WHAT THE EXERCISE ASKS>
How do the lines below between the ones holding "had to develop" and "We will always", inclusive, read? Give them again exactly, with no other lines.

[Source data]
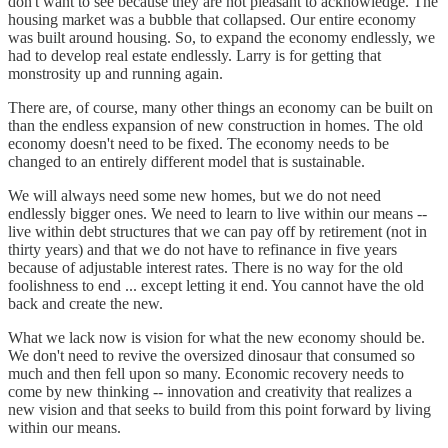
don't want to see because they are not pleasant to acknowledge. The
housing market was a bubble that collapsed. Our entire economy
was built around housing. So, to expand the economy endlessly, we
had to develop real estate endlessly. Larry is for getting that
monstrosity up and running again.
There are, of course, many other things an economy can be built on
than the endless expansion of new construction in homes. The old
economy doesn't need to be fixed. The economy needs to be
changed to an entirely different model that is sustainable.
We will always need some new homes, but we do not need
endlessly bigger ones. We need to learn to live within our means --
live within debt structures that we can pay off by retirement (not in
thirty years) and that we do not have to refinance in five years
because of adjustable interest rates. There is no way for the old
foolishness to end ... except letting it end. You cannot have the old
back and create the new.
What we lack now is vision for what the new economy should be.
We don't need to revive the oversized dinosaur that consumed so
much and then fell upon so many. Economic recovery needs to
come by new thinking -- innovation and creativity that realizes a
new vision and that seeks to build from this point forward by living
within our means.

COMPLETED TASK>
had to develop real estate endlessly. Larry is for getting that
monstrosity up and running again.
There are, of course, many other things an economy can be built on
than the endless expansion of new construction in homes. The old
economy doesn't need to be fixed. The economy needs to be
changed to an entirely different model that is sustainable.
We will always need some new homes, but we do not need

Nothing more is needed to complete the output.